Investors know this well. Startups today look significantly better at the early stage than they did a few years ago, with higher quality presentations, more sophisticated market analyses, and more polished websites. Quantitatively, the quality has improved. Qualitatively, what remains rare is exactly what it always was: a founder who walks into a room and it’s immediately clear they know why they’re doing what they’re doing. Someone whose story is real and whose vision attracts attention naturally.
No polished website or perfect pitch deck replaces this.
And this truth extends far beyond the startup world. It applies to every professional, every company, every brand. In an era where technical execution is ceasing to be a source of competitive advantage, the ability to build genuine trust is becoming one instead.
Storytelling as a strategic skill
This insight changes what people should be developing. Technical skills remain important, but as a baseline requirement, not as a differentiator.
The critical skill becomes the ability to articulate your own perspective. To have a story that is genuinely yours, grounded in specific experience, specific context, a specific way of seeing the world. AI cannot generate that story, because it hasn’t lived it.

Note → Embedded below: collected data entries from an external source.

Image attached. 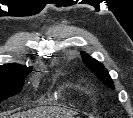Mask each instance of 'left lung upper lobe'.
<instances>
[{
  "label": "left lung upper lobe",
  "instance_id": "1",
  "mask_svg": "<svg viewBox=\"0 0 133 118\" xmlns=\"http://www.w3.org/2000/svg\"><path fill=\"white\" fill-rule=\"evenodd\" d=\"M81 56L85 65L97 76V78L103 82L106 86L114 89V84L108 74L106 68L97 60L90 57L85 52H81Z\"/></svg>",
  "mask_w": 133,
  "mask_h": 118
}]
</instances>
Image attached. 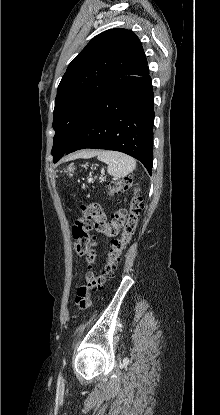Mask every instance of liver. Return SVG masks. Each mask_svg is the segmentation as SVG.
I'll list each match as a JSON object with an SVG mask.
<instances>
[{
	"label": "liver",
	"mask_w": 220,
	"mask_h": 415,
	"mask_svg": "<svg viewBox=\"0 0 220 415\" xmlns=\"http://www.w3.org/2000/svg\"><path fill=\"white\" fill-rule=\"evenodd\" d=\"M96 154L95 151H90V152H83L81 153V155L85 156V157H91L94 156Z\"/></svg>",
	"instance_id": "6515ba94"
}]
</instances>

This doesn’t mean you need to become an influencer or publish constantly. It means knowing why you do what you do and being able to communicate it clearly. To the people you work with. To the clients you want to help. To the communities you belong to.
This authenticity then flows through every interaction: how you lead a team, how you communicate with clients, how you present yourself when seeking investment or employment, how you build relationships that last.
Where attention will shift
One consequence of AI saturation that is only beginning to emerge: people will become increasingly selective about where they give their attention. Just as attention narrowed for standard advertising messages, it will narrow for generic content, regardless of how technically polished it is.
What survives will be what is scarce. And what will be scarce is what is real.
This isn’t a romantic thesis about human connection always winning. It’s a pragmatic observation: in an oversaturated environment, contrast becomes value. And the sharpest contrast to AI-generated content is content with a clear author and a clear perspective, regardless of what tools were used to produce it.
What this means for you
Stop spending energy trying to produce more content than everyone else. Stop chasing perfect technical execution if there’s no clear story behind it.
Instead, ask: what is my genuine perspective? What do I know from direct experience that others don’t? Where do I have natural depth and interest? How can I build relationships grounded in real value rather than surface impression?
AI can help you articulate that value, distribute it, and scale it. But it cannot create it for you.
And in the age of AI, that is exactly what matters most.